Ashby was rallying his line when he was shot through the heart. He died instantly. Soldiers of the 13th Pennsylvania Reserves later claimed credit for the killing shot. Other accounts pointed to friendly fire from his own men in the confusion. The truth is now unrecoverable. What followed was a Confederate counterattack. The 58th Virginia and the 1st Maryland Infantry pressed the position. The Bucktails were flanked and outnumbered, and they fell back. Colonel Kane was shot in the leg and captured, along with Captain Charles Frederick Taylor. Ashby's body was carried off the field by his men. He was 33 years old. The promotion to brigadier general, which he had not yet had time to celebrate, was made moot.

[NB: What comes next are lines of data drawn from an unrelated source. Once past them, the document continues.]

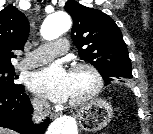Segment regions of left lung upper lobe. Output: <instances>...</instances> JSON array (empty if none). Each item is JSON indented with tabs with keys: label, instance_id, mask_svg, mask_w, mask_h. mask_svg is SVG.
Segmentation results:
<instances>
[{
	"label": "left lung upper lobe",
	"instance_id": "left-lung-upper-lobe-1",
	"mask_svg": "<svg viewBox=\"0 0 153 134\" xmlns=\"http://www.w3.org/2000/svg\"><path fill=\"white\" fill-rule=\"evenodd\" d=\"M65 10L74 22L71 36L79 56L96 67L104 85L133 78L127 46L114 20L74 0L66 2Z\"/></svg>",
	"mask_w": 153,
	"mask_h": 134
}]
</instances>
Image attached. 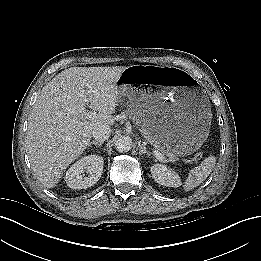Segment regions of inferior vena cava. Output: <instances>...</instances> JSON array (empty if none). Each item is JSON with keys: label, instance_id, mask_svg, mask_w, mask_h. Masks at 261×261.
I'll return each mask as SVG.
<instances>
[{"label": "inferior vena cava", "instance_id": "1", "mask_svg": "<svg viewBox=\"0 0 261 261\" xmlns=\"http://www.w3.org/2000/svg\"><path fill=\"white\" fill-rule=\"evenodd\" d=\"M111 129L108 125H101L97 128H95L92 132V136L95 140L99 142H103L107 140L110 137Z\"/></svg>", "mask_w": 261, "mask_h": 261}]
</instances>
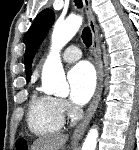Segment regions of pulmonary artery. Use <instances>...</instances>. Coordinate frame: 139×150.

Tactically, Good's Farm was inconclusive - both sides claimed something, neither side won decisively. But Ashby's death rippled outward. Stonewall Jackson wrote of him as an irreplaceable loss; the Valley Campaign continued, but without the cavalry screen Ashby had provided. Confederate memorial culture, after the war, made Ashby into a romantic icon - the Black Knight of the Confederacy, in some accounts - and a monument now stands at the spot where he fell on the edge of Harrisonburg. The men he was leading died alongside him in numbers historians have not always bothered to count. The Bucktails who fired the volley that may have killed him went on to other battles - many to die at Gettysburg the following summer. The skirmish at Good's Farm is a small example of how Civil War history can hinge on whose names happen to get written down.

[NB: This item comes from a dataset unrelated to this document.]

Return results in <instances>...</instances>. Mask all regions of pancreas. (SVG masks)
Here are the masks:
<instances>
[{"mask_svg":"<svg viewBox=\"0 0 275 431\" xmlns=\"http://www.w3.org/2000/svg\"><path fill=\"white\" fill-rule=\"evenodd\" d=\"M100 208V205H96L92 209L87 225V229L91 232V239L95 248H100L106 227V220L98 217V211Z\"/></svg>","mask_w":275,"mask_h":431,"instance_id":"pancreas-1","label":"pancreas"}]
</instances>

Located at 38.4233N, 78.8645W on the eastern outskirts of Harrisonburg, Virginia, in the Shenandoah Valley. The battle site is now residential and commercial frontage. Recommended viewing altitude is 3,500 to 5,500 feet for an overhead of Harrisonburg and the surrounding agricultural Valley. The Blue Ridge rises to the east, Massanutten Mountain to the north. Nearest airport is Shenandoah Valley Regional (KSHD) about 10 nm south. Watch for valley haze in summer.